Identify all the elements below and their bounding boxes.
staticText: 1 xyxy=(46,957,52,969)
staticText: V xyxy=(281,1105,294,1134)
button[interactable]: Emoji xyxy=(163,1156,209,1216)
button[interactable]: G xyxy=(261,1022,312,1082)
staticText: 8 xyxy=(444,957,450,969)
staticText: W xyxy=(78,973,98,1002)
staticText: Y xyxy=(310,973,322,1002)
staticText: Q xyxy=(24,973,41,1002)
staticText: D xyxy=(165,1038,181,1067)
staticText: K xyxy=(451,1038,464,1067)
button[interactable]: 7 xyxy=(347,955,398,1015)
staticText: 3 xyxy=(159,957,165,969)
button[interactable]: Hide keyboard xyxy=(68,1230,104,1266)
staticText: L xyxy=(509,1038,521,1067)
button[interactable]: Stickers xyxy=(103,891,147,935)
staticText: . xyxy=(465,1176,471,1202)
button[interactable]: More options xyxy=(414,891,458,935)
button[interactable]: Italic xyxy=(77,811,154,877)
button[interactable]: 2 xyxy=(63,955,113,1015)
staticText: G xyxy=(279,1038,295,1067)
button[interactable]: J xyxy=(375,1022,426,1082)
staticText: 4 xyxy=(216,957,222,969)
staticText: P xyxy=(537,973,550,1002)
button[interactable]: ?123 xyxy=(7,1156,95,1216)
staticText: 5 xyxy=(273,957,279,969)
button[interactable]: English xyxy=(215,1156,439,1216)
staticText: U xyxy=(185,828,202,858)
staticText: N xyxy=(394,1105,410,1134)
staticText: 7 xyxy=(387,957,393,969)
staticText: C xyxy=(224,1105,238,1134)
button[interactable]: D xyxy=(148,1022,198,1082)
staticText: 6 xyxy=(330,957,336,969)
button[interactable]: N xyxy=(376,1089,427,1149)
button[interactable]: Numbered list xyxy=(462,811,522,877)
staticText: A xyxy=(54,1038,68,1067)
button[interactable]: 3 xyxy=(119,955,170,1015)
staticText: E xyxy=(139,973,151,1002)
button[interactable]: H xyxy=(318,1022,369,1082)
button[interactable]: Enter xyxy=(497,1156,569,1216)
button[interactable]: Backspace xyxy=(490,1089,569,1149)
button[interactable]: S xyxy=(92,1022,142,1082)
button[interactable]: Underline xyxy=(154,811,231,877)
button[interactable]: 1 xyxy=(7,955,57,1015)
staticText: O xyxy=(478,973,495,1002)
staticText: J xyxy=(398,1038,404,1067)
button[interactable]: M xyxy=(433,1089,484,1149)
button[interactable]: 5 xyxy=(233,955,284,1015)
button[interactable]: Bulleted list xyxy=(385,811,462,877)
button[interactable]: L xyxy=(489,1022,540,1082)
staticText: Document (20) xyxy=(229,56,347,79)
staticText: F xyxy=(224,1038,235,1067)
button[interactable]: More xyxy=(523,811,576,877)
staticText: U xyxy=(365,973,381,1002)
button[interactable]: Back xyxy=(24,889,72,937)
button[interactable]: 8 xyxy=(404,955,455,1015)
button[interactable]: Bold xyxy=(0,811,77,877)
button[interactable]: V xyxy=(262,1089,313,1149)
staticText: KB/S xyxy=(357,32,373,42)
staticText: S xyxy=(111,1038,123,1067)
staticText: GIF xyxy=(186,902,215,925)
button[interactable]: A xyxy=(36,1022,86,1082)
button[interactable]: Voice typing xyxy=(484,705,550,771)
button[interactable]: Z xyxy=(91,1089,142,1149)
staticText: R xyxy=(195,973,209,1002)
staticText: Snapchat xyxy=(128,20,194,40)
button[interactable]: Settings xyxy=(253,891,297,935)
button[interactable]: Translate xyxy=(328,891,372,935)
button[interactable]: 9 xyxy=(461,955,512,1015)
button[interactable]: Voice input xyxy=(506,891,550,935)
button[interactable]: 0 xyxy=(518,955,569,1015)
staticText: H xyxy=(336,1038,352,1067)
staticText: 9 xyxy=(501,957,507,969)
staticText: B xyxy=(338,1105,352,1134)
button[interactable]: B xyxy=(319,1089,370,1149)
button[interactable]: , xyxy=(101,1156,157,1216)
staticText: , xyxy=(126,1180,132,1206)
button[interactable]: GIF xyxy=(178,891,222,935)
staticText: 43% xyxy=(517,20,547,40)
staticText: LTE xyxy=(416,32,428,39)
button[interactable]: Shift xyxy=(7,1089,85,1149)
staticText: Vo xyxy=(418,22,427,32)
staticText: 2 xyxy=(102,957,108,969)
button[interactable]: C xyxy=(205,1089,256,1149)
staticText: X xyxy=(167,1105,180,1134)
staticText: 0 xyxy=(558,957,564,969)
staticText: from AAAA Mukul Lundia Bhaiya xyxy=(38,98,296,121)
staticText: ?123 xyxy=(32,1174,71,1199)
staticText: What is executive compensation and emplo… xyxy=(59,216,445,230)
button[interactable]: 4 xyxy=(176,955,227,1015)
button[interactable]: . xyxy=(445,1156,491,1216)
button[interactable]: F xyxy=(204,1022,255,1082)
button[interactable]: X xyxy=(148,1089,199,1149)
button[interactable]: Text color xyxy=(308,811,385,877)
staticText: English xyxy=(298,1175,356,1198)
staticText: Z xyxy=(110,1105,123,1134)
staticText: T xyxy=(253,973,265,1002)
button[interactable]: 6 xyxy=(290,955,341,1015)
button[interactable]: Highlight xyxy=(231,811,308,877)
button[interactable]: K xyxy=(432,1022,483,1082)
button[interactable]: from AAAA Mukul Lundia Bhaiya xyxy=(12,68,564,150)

++++++++++

Would you please write the entries out again in full, exactly as given?

- **Task output**:
Identify all the elements below and their bounding boxes.
staticText: 1 xyxy=(46,957,52,969)
staticText: V xyxy=(281,1105,294,1134)
button[interactable]: Emoji xyxy=(163,1156,209,1216)
button[interactable]: G xyxy=(261,1022,312,1082)
staticText: 8 xyxy=(444,957,450,969)
staticText: W xyxy=(78,973,98,1002)
staticText: Y xyxy=(310,973,322,1002)
staticText: Q xyxy=(24,973,41,1002)
staticText: D xyxy=(165,1038,181,1067)
staticText: K xyxy=(451,1038,464,1067)
button[interactable]: 7 xyxy=(347,955,398,1015)
staticText: 3 xyxy=(159,957,165,969)
button[interactable]: Hide keyboard xyxy=(68,1230,104,1266)
staticText: L xyxy=(509,1038,521,1067)
button[interactable]: Stickers xyxy=(103,891,147,935)
staticText: . xyxy=(465,1176,471,1202)
button[interactable]: More options xyxy=(414,891,458,935)
button[interactable]: Italic xyxy=(77,811,154,877)
button[interactable]: 2 xyxy=(63,955,113,1015)
staticText: G xyxy=(279,1038,295,1067)
button[interactable]: J xyxy=(375,1022,426,1082)
staticText: 4 xyxy=(216,957,222,969)
staticText: P xyxy=(537,973,550,1002)
button[interactable]: ?123 xyxy=(7,1156,95,1216)
staticText: 5 xyxy=(273,957,279,969)
button[interactable]: English xyxy=(215,1156,439,1216)
staticText: U xyxy=(185,828,202,858)
staticText: N xyxy=(394,1105,410,1134)
staticText: 7 xyxy=(387,957,393,969)
staticText: C xyxy=(224,1105,238,1134)
button[interactable]: D xyxy=(148,1022,198,1082)
staticText: 6 xyxy=(330,957,336,969)
button[interactable]: N xyxy=(376,1089,427,1149)
button[interactable]: Numbered list xyxy=(462,811,522,877)
staticText: A xyxy=(54,1038,68,1067)
button[interactable]: 3 xyxy=(119,955,170,1015)
staticText: E xyxy=(139,973,151,1002)
button[interactable]: H xyxy=(318,1022,369,1082)
button[interactable]: Enter xyxy=(497,1156,569,1216)
button[interactable]: Backspace xyxy=(490,1089,569,1149)
button[interactable]: S xyxy=(92,1022,142,1082)
button[interactable]: Underline xyxy=(154,811,231,877)
button[interactable]: 1 xyxy=(7,955,57,1015)
staticText: O xyxy=(478,973,495,1002)
staticText: J xyxy=(398,1038,404,1067)
button[interactable]: M xyxy=(433,1089,484,1149)
button[interactable]: 5 xyxy=(233,955,284,1015)
button[interactable]: Bulleted list xyxy=(385,811,462,877)
button[interactable]: L xyxy=(489,1022,540,1082)
staticText: Document (20) xyxy=(229,56,347,79)
staticText: F xyxy=(224,1038,235,1067)
button[interactable]: More xyxy=(523,811,576,877)
staticText: U xyxy=(365,973,381,1002)
button[interactable]: Back xyxy=(24,889,72,937)
button[interactable]: 8 xyxy=(404,955,455,1015)
button[interactable]: Bold xyxy=(0,811,77,877)
button[interactable]: V xyxy=(262,1089,313,1149)
staticText: KB/S xyxy=(357,32,373,42)
staticText: S xyxy=(111,1038,123,1067)
staticText: GIF xyxy=(186,902,215,925)
button[interactable]: A xyxy=(36,1022,86,1082)
button[interactable]: Voice typing xyxy=(484,705,550,771)
button[interactable]: Z xyxy=(91,1089,142,1149)
staticText: R xyxy=(195,973,209,1002)
staticText: Snapchat xyxy=(128,20,194,40)
button[interactable]: Settings xyxy=(253,891,297,935)
button[interactable]: Translate xyxy=(328,891,372,935)
button[interactable]: 9 xyxy=(461,955,512,1015)
button[interactable]: Voice input xyxy=(506,891,550,935)
button[interactable]: 0 xyxy=(518,955,569,1015)
staticText: H xyxy=(336,1038,352,1067)
staticText: 9 xyxy=(501,957,507,969)
staticText: B xyxy=(338,1105,352,1134)
button[interactable]: B xyxy=(319,1089,370,1149)
button[interactable]: , xyxy=(101,1156,157,1216)
staticText: , xyxy=(126,1180,132,1206)
button[interactable]: GIF xyxy=(178,891,222,935)
staticText: 43% xyxy=(517,20,547,40)
staticText: LTE xyxy=(416,32,428,39)
button[interactable]: Shift xyxy=(7,1089,85,1149)
staticText: Vo xyxy=(418,22,427,32)
staticText: 2 xyxy=(102,957,108,969)
button[interactable]: C xyxy=(205,1089,256,1149)
staticText: X xyxy=(167,1105,180,1134)
staticText: 0 xyxy=(558,957,564,969)
staticText: from AAAA Mukul Lundia Bhaiya xyxy=(38,98,296,121)
staticText: ?123 xyxy=(32,1174,71,1199)
staticText: What is executive compensation and emplo… xyxy=(59,216,445,230)
button[interactable]: 4 xyxy=(176,955,227,1015)
button[interactable]: . xyxy=(445,1156,491,1216)
button[interactable]: F xyxy=(204,1022,255,1082)
button[interactable]: X xyxy=(148,1089,199,1149)
button[interactable]: Text color xyxy=(308,811,385,877)
staticText: English xyxy=(298,1175,356,1198)
staticText: Z xyxy=(110,1105,123,1134)
staticText: T xyxy=(253,973,265,1002)
button[interactable]: 6 xyxy=(290,955,341,1015)
button[interactable]: Highlight xyxy=(231,811,308,877)
button[interactable]: K xyxy=(432,1022,483,1082)
button[interactable]: from AAAA Mukul Lundia Bhaiya xyxy=(12,68,564,150)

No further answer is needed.